Saturday, April 25, 2009

‘And’ Expands My Heart and My Perspective

Blessings of being awake: Recently I have noticed that the anger I had been harboring toward my father since he died has slowly been receding. I even said something nice about him the other day. I was surprised and then it happened again when later that week I spontaneously quoted his favorite phrase, ‘we need each other’. I was puzzled as I thought I had left his legacy off of my agenda through my decision that I was not going to stand on his shoulders. Then I began to notice the tightness in my chest soften when I thought of him and of his G!D. This emotional shift seems to have brought a different perspective.
Spiritual Challenge: I need to set an intention to remember that everything changes and to notice that there is always something I am not seeing and if I open my eyes perhaps I can see what on first glance is hidden. I want to believe that neither the joy nor the pain is forever and that if I do not harbor the pain and make myself a victim or a hero to my emotions and thoughts that this too will pass and I will and can let go of what is no longer useful to the nurturing of my soul. And that is what Harville Hendrix teaches in Keeping the Love You Find, there is a healing that happens when you stick in relationships long enough to heal those childhood wounds even with the dead.
Spiritual Practice: I said to a client the other day she might want to try the phrase ‘ I know nothing.’ She did not like this so I added the other half of the truth…'I am a very smart woman and I know nothing.' She liked the blending of these two truths. Since this conversation I have found myself laughing and saying that phrase and being an opening my heart and being curious. Moving beyond the narrow place, that we call in my tradition Mitzrayim, the Egypt of our slavery, and gaining perspective is for me like sitting in meditation, not moving, just allowing the sounds, sensations, feelings, thoughts to be noticed and give myself the option of keeping them around or letting them go and noticing what arises next. I need lots of practice off the cushion to do this. Sometimes I can do it for my clients better than I can do it for me.

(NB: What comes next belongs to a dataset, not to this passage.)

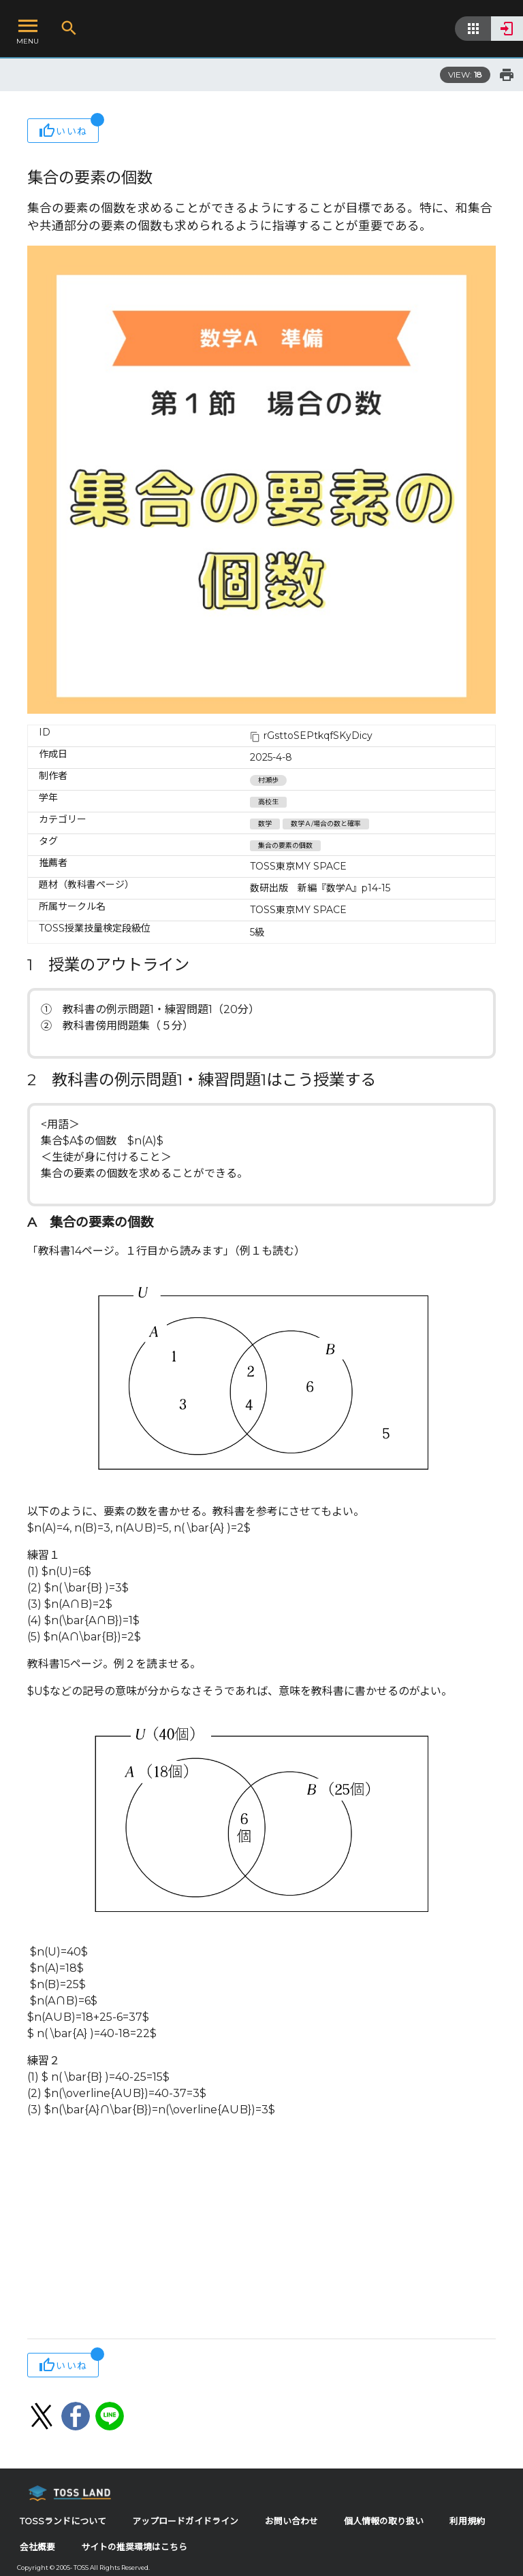 Image resolution: width=523 pixels, height=2576 pixels. Describe the element at coordinates (384, 2521) in the screenshot. I see `個人情報の取り扱い` at that location. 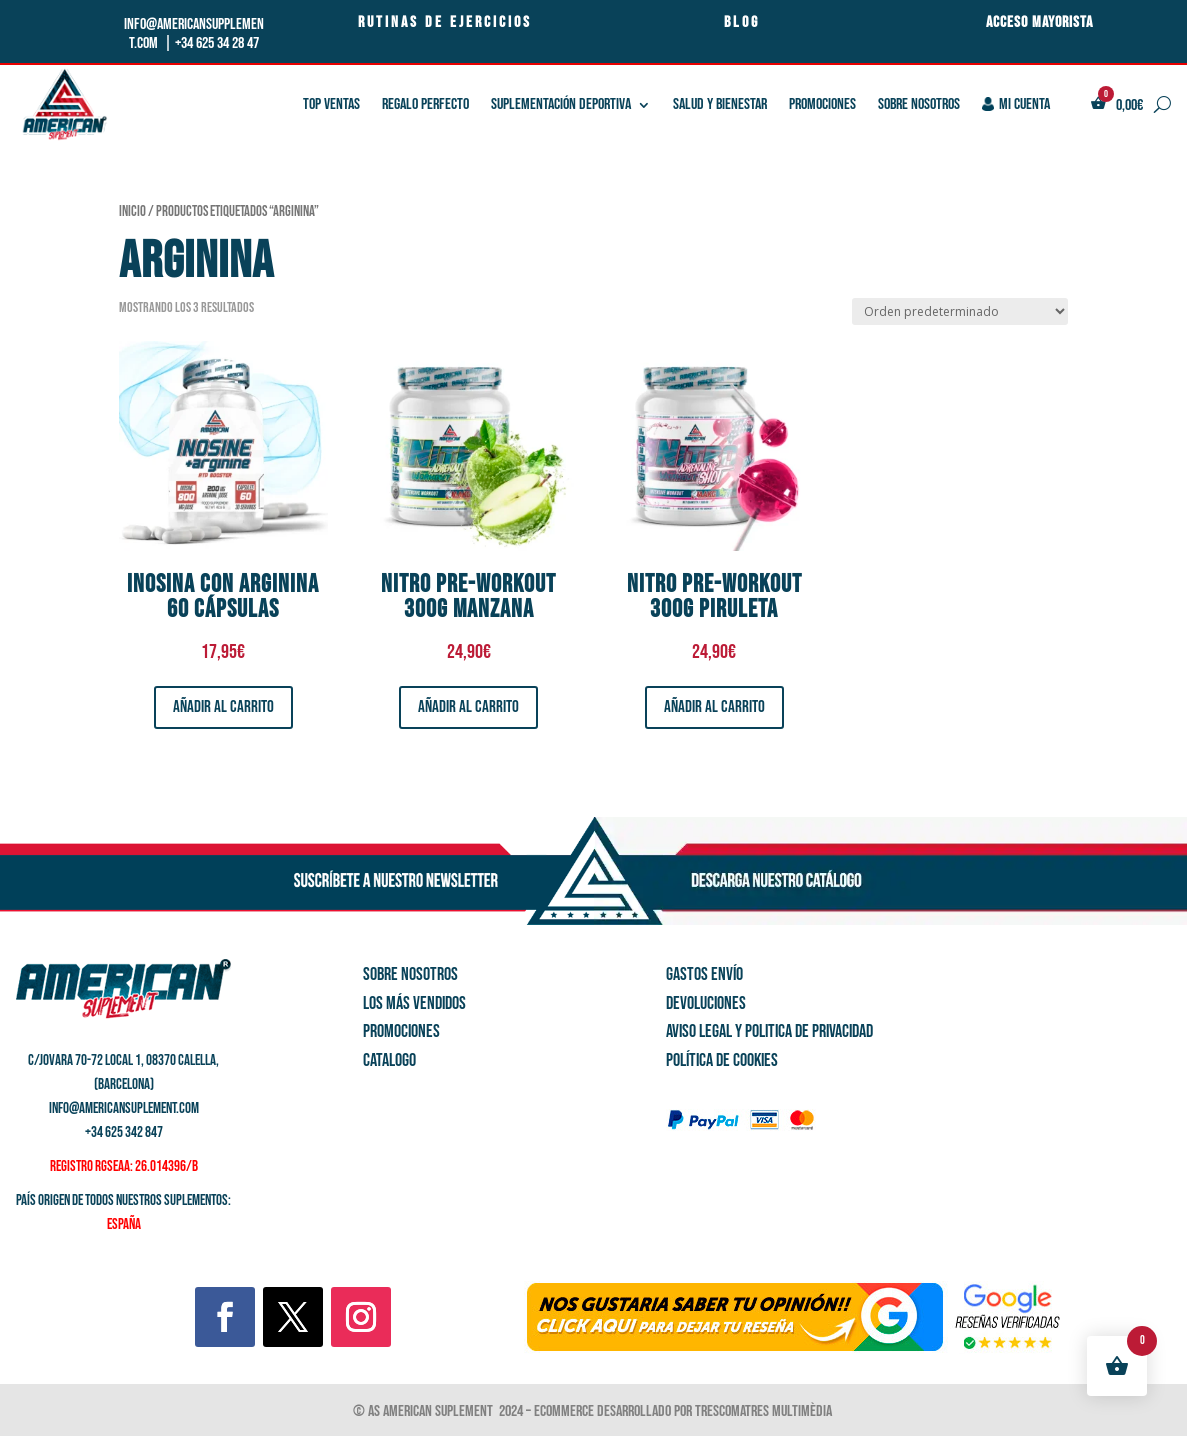 This screenshot has height=1436, width=1187. I want to click on Sobre nosotros, so click(919, 104).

So I will continue to attempt to do for me what I do for them. ..not to be a slave to thoughts or emotions that distract me from being kind and loving to me the core teaching of Hebrew Wisdom, it is all about love. These seven weeks between Passover and Shavuot are opportunities to refine my soul to prepare for receiving our holy teachings. Using the priestly letter Vav that connects heaven and earth in my life as a tool to gain perspective is my pilgrimage home.
Blessings of the Vav: I am complete and the story dynamically continues! TG!!!!

1 comment:

Unknown said...

I look forward to the seventh of each month for the lovely reminder of hope and peace that comes from Rabbi TZiPi. My mother was born in Osaka, Japan in 1924 and my grandparents loved the Japanese people and culture. My earliest memories include having tea in kimonos and the sound of Japanese speech.
December 7, 1941 was a day that lives in infamy, as are all the days of our lives lived without the hope and the commitment to peace on earth. Thank you Rabbi TZiPi for reminding us week in and week out that such hope must be enkindled daily by disciplined remembrance.